Aku mengalihkan pandangan ke arah Utara. Lintang tidak sepenuhnya salah, Utara memang tidak sebersinar Adhara. Utara hanyalah lelaki dengan tinggi badan kurang lebih 168 cm, dengan rambut yang tertata rapi dan kacamata tebal yang menggantung di hidung mancungnya. Baju yang dia kenakan memang sedikit formal, celana bahan, kemeja yang dikancingkan lengannya dan hanya terbuka satu di bagian leher—masih untung tidak sampai dikancing bagian paling atas tersebut, jika iya, sudahlah dia adalah tipe mahasiswa berprestasi yang kutu buku itu nampaknya.
“Apa lo bilang tadi? Tingkatan hasil UKBI? Istimewa, unggul, semenjana, madya gitu-gitu maksud lo? Apa hubungannya sama Utara dan Adhara sih? Lo kadang kalo ngomong suka loncat ke sana sini deh.” Ujarku sedikit kesal.
“Ingetan lo emang yahud ya, Ras! Gini loh, kalo diibaratin Adhara tuh masuk kelas istimewa, sedangkan Utara cuma semenjana. Dari segi penampilan loh ya.”
“Gue lagi mikir aja sih, Ras. Bahwa bener apa kata pepatah don’t judge a book by its cover. Kita ga bisa nilai orang hanya dari penampilannya yang kekinian, modis dan segala-gala kalo untuk urusan perasaan. Buktinya ada di Adhara sama Utara. Pasti Adhara ga gitu aja milih Utara kalo engga ada alesan yang kuat. Secara doi mah tinggal milih cowok cakep mana aja juga bisa. Tapi ya as we know, kebanyakan cowok ganteng kalo engga kurang ajar ya playboy.” Lintang menyeruput minumannya, menjeda untuk kemudian melanjutkan ucapannya.

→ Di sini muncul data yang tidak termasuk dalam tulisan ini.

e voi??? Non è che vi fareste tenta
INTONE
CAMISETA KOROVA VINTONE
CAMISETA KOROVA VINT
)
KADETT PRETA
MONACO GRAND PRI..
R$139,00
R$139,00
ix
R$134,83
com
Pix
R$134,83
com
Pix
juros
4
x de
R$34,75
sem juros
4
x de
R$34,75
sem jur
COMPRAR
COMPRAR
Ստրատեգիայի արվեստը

“Trus gue jadi nyambungin ke banyak hal tentang pilihan, bahwasanya setiap pilihan yang kita ambil itu pasti penuh dengan pertimbangan. Yang kadang-kadang dinilai orang lain ga pantes, buat kita justru itu paling pas dan penting untuk kita. Yang dibilang orang lain ga susah, tapi buat kita itu justru paling susah dan berat untuk dipilih. Orang lain tuh gatau apa-apa tentang pilihan dan keputusan yang kita buat. Tapi orang lain bisa dengan sebebas itu menilai pilihan kita dan ga perlu susah-susah mikir apa dan kenapa alesannya. Mereka punya kebebasan sebesar itu untuk menghakimi pilihan kita. Dan orang yang ga kayak gitu, mulai susah buat ditemuin sekarang-sekarang ini.”
Aku tercengang hampir lima detik dan kemudian terkekeh mendengarnya.

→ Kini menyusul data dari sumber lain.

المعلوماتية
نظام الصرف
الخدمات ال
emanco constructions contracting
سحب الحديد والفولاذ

“Lo sehat, Tang? Itu minuman lo ga kecampur apa-apa, kan? Tumben amat itu pikiran lo bisa sepanjang itu menyangkutpautkan sesuatu.”

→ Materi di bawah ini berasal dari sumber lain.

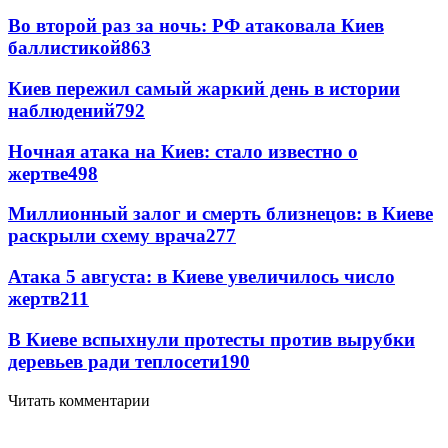
Во второй раз за ночь: РФ атаковала Киев
баллистикой
863
Киев пережил самый жаркий день в истории
наблюдений
792
Ночная атака на Киев: стало известно о
жертве
498
Миллионный залог и смерть близнецов: в Киеве
раскрыли схему врача
277
Атака 5 августа: в Киеве увеличилось число
жертв
211
В Киеве вспыхнули протесты против вырубки
деревьев ради теплосети
190
Читать комментарии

“Ih Rasi gue serius nih!” Lintang memelototkan matanya padaku.
“Iya Lintang sahabat gue tercantik, gue sepakat sama omongan lo itu. Kita emang semakin sulit nemuin orang yang kayak gitu, yang ga menilai sesuatunya hanya atas apa yang terlihat. Tapi kita gabisa nyalahin mereka-mereka yang bersikap seperti itu. Karena ya, jamannya emang sekarang kayak gini. Lo akan menilai sesuatu dengan apa terpampang di mata lo. Kita bisa ga ngeubahnya? Bisa sebenernya, cara termudahnya adalah dari diri kita sendiri.” Jawabku tanpa ada tawa yang mengikuti lagi.
Aku terdiam, lama, merenungi beberapa hal yang terjadi siang tadi. Pertama, sudahkah aku seperti itu? Memandang sesuatu tidak hanya dari satu sudut pandang saja, tidak hanya dari apa yang tampak saja, tapi dari beberapa hal lain yang memungkinkan dan jarang untuk orang lain mau untuk tahu. Kedua, apakah aku bisa untuk sedikit demi sedikit merubah diri untuk tidak seperti orang-orang kebanyakan itu?
Eh iya lupa, kan niat awalnya mau nulis, nah yang tadi itu termasuk tulisan juga, kan? Kalau gitu deadline berakhir, mari menutup laptop dan terlelap.